#### Records shown

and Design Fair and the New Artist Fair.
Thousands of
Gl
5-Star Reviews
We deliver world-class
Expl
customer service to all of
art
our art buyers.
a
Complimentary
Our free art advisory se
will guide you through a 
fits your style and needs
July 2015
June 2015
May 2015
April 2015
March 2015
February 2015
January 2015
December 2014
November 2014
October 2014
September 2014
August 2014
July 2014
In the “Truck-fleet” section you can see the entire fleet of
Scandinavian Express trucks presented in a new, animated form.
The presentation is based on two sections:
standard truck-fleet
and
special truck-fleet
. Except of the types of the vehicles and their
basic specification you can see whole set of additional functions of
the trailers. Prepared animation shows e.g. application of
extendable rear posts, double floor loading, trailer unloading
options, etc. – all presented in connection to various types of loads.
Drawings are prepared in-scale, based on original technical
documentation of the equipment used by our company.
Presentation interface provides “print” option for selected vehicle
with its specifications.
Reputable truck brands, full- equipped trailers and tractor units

########
#### Records shown

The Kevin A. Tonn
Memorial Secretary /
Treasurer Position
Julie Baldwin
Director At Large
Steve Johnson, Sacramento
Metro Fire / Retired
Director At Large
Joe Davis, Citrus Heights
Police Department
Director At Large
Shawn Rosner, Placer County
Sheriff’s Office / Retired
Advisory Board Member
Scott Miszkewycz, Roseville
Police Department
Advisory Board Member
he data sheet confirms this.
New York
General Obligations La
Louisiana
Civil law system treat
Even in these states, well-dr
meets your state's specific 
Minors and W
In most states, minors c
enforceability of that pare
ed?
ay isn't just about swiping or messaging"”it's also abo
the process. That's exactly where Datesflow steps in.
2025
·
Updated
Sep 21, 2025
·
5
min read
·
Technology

########

## [What this task involves]
Please make an exact copy of the lines above from the line with "the trailers. Prepared" through the line with "Drawings are prepared", both ends included.

## [Solution]
the trailers. Prepared animation shows e.g. application of
extendable rear posts, double floor loading, trailer unloading
options, etc. – all presented in connection to various types of loads.
Drawings are prepared in-scale, based on original technical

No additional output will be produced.